Why push this vaccine effort? For this reason: If flu vaccines today are not as good as they could be, we should always bear in mind that the only way to make them better is to keep pushing forward.
But in the meantime, we clearly need a better information effort, as part of our Serious Medicine Strategy. We need to convince and persuade people to support vaccinations--for themselves, and as part of a needed collective effort. But at the same time, we need thorough scrutiny, even muckraking, on these and all other health issue. (But probably not, except for the grossest cases, trial-lawyer buccaneering.)
And vaccines, of course, are just a small, albeit important, part of a Serious Medicine Strategy. As the WaPo story on swine flu this morning reminds us, sometimes doctors take extraordinary measures to save lives.
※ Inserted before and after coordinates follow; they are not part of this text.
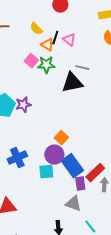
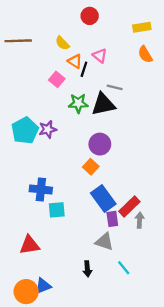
black line: (55, 38) -> (84, 69), moved
green star: (46, 65) -> (78, 103), moved
purple circle: (54, 155) -> (100, 144), moved
blue cross: (17, 158) -> (41, 189), turned 30
cyan square: (46, 172) -> (57, 210), moved

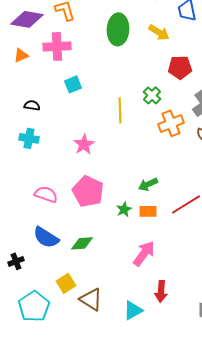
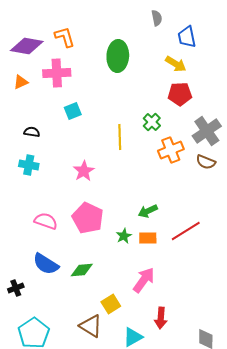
yellow arrow: (159, 32) -> (176, 64), moved
yellow square: (66, 283) -> (111, 304), moved

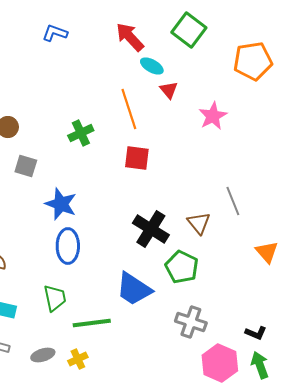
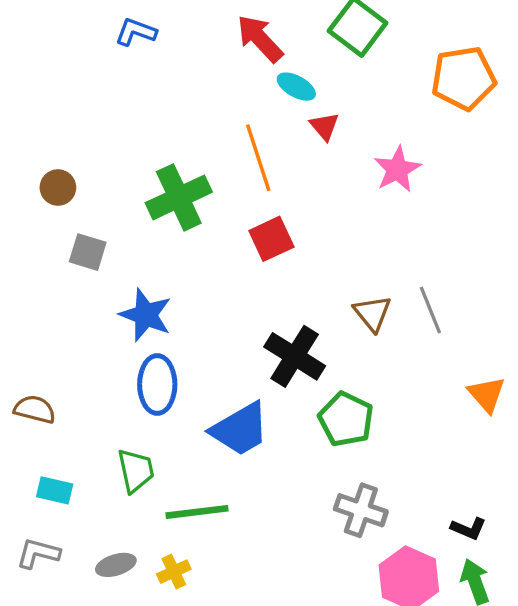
green cross: (81, 133) -> (179, 197), size x1.5
red square: (137, 158) -> (271, 239), turned -32
brown triangle: (199, 223) -> (372, 313), moved
blue trapezoid: (134, 289) -> (240, 429), moved, turned -63

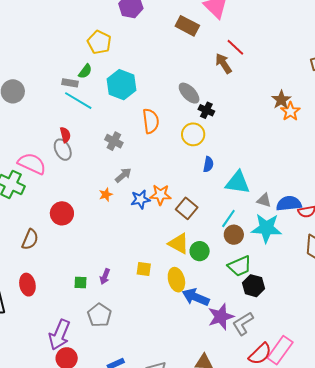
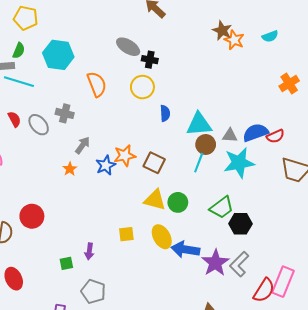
gray ellipse: (63, 150) -> (39, 125), moved
red circle: (62, 213) -> (32, 216), moved
brown circle: (234, 235) -> (206, 144), moved

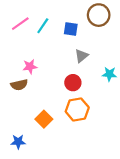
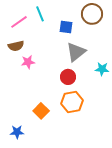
cyan line: (43, 26) -> (40, 14), moved, turned -56
gray triangle: (81, 56) -> (76, 52), size x1.5
brown semicircle: (19, 85) -> (16, 46), moved

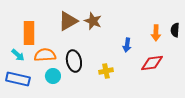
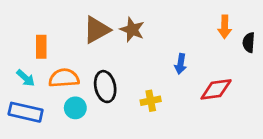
orange rectangle: (29, 33) -> (41, 47), size x0.7
orange arrow: (156, 33) -> (225, 27), moved

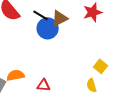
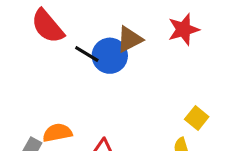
black line: (41, 15) -> (87, 54), moved

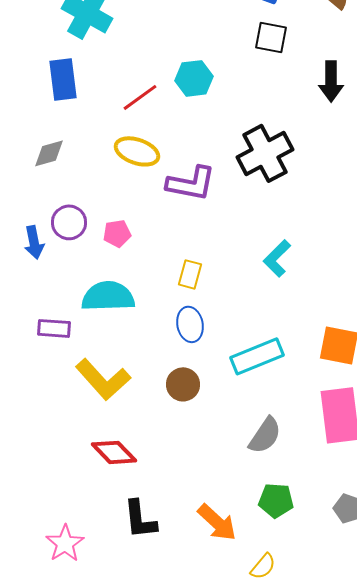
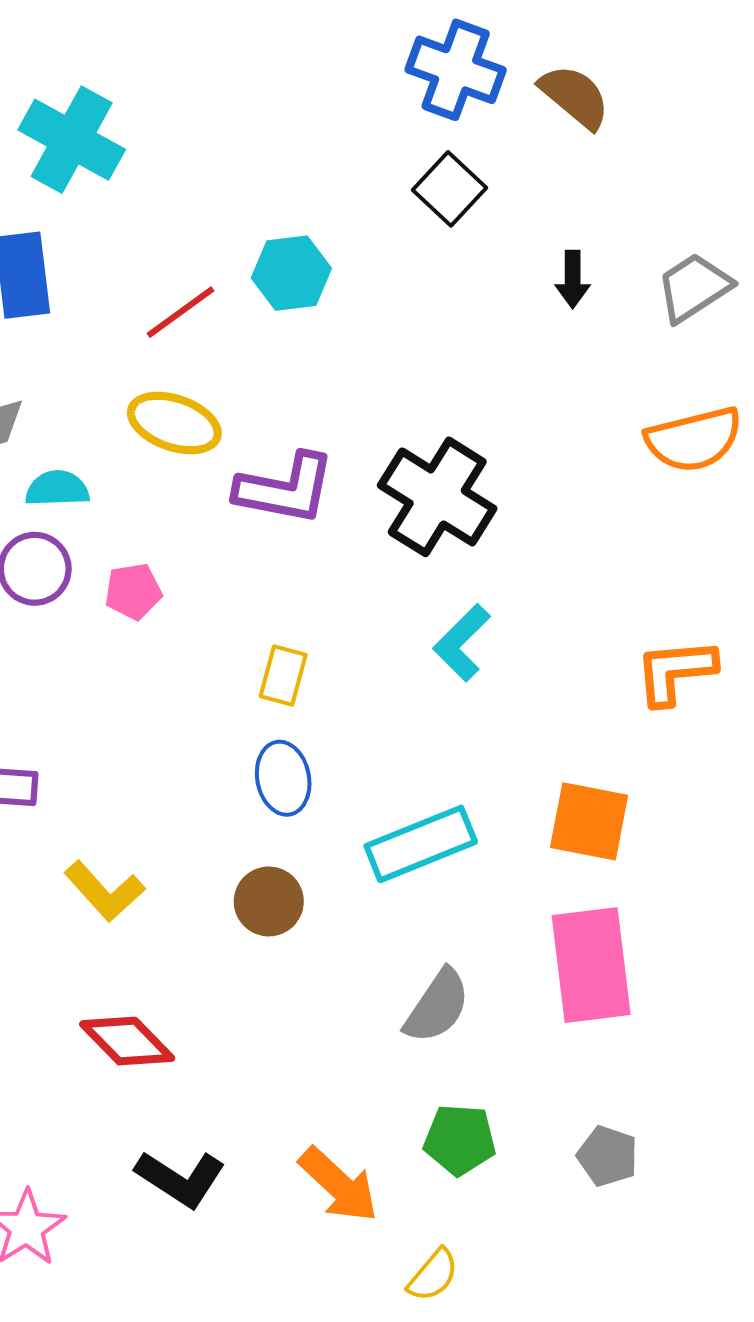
black square: (271, 37) -> (449, 189), turned 32
black arrow: (331, 81) -> (573, 279), size x0.7
black cross: (265, 153) -> (437, 497), moved, turned -30
cyan semicircle: (108, 296) -> (57, 489), moved, size x0.6
yellow L-shape: (103, 379) -> (104, 891), size x0.7
black L-shape: (140, 519) -> (180, 1179), turned -51

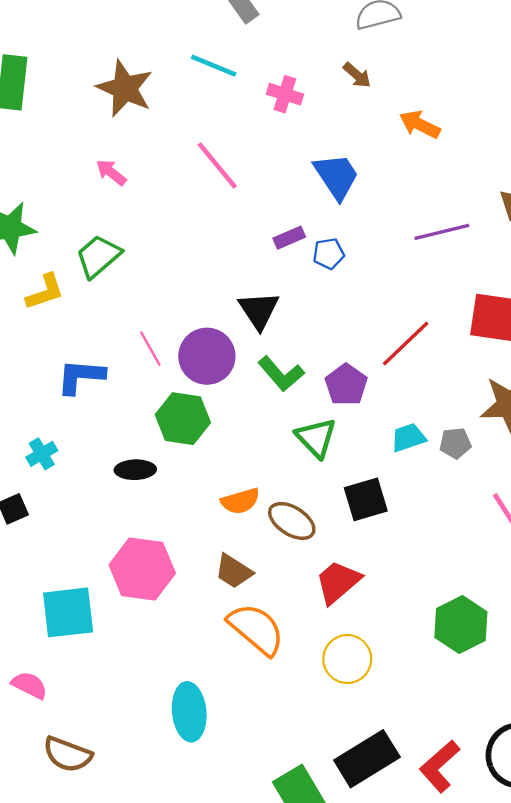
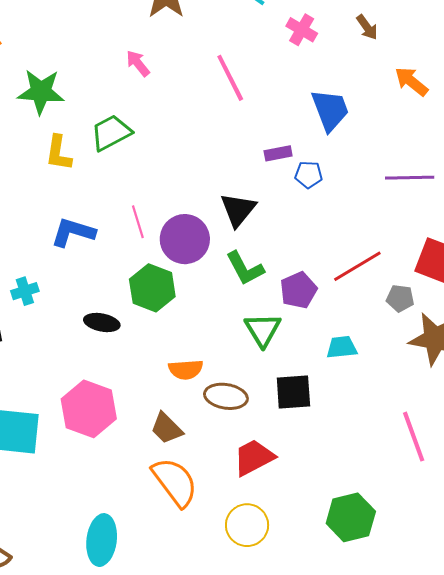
yellow L-shape: (45, 292) -> (59, 153), turned 105
gray pentagon: (455, 443) -> (400, 298), moved
brown ellipse: (292, 521) -> (226, 396), turned -36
Let reporter Rob Stein tell the tale: And some of those who develop serious illness deteriorate soon after starting to feel ill. They require oxygen masks, ventilator machines to pump oxygen into their lungs to keep them alive, and drastic, often rarely used measures to try to save them within days of the first fever, ache or cough.
"The rapidity of it is striking," said Andrew R. Davies, deputy director of intensive care at Alfred Hospital in Melbourne, Australia.
Some of the cases in Australia and New Zealand were so severe that doctors resorted to a much more aggressive, less commonly used treatment known as extracorporeal membrane oxygenation (ECMO). It involves siphoning patients' blood into a machine to remove carbon dioxide and then infuse it with oxygen before returning it to their bodies.
"It's quite an extreme form of treatment," said Steve Webb, a clinical associate professor at the Royal Perth Hospital in Australia.
Other doctors have tried administering nitric oxide and putting patients in a bed that turns them upside down to help their lungs work better. "Our back was against the wall," Murphy said, adding that after the deaths of patients such as Hays his hospital is working to make ECMO available.
Now that's Serious Medicine. I am glad that they can do that lifesaving procedure in Australia, and I am glad that it can be done here. And I hope, of course, that nothing in the Obamacare legislation will crimp such heroic technology, or slow down the future introduction of even better technology.
What we really need is a public debate over a vision for a healthier future--a vision that renews our commitment to cures, a vision that builds on a public consensus on fighting a real war against illness, incapacitation, and premature death. I think that such a Serious Medicine Strategy would be a huge winner with the American people, but we need a solid and yet transparent process for getting there.
We have all these great tools available, from TV, to the Internet, to Twitter, to Google Wave and to the wave after that. Are we using them for good purposes--to save lives? Unfortunately, it would seem that the incumbent political class is so hung up on building a bigger bureaucracy that it has lost sight of the real goal of healthcare and medicine, which is to make people healthier.
So once again, we need a better strategy--a Serious Medicine Strategy. And once we get that strategy in place, the communications tactics needed to implement that strategy should become readily apparent.